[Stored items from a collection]
--
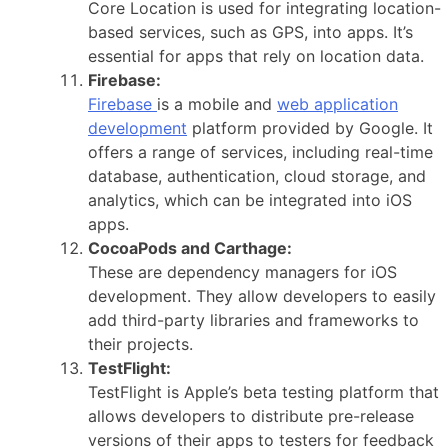
Core Location is used for integrating location-
based services, such as GPS, into apps. It’s
essential for apps that rely on location data.
Firebase:
Firebase
is a mobile and
web application
development
platform provided by Google. It
offers a range of services, including real-time
database, authentication, cloud storage, and
analytics, which can be integrated into iOS
apps.
CocoaPods and Carthage:
These are dependency managers for iOS
development. They allow developers to easily
add third-party libraries and frameworks to
their projects.
TestFlight:
TestFlight is Apple’s beta testing platform that
allows developers to distribute pre-release
versions of their apps to testers for feedback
--
Reproduce the lines from the one with "web application" to the end of the data exactly, leaving out every earlier line.

**Answer below**
web application
development
platform provided by Google. It
offers a range of services, including real-time
database, authentication, cloud storage, and
analytics, which can be integrated into iOS
apps.
CocoaPods and Carthage:
These are dependency managers for iOS
development. They allow developers to easily
add third-party libraries and frameworks to
their projects.
TestFlight:
TestFlight is Apple’s beta testing platform that
allows developers to distribute pre-release
versions of their apps to testers for feedback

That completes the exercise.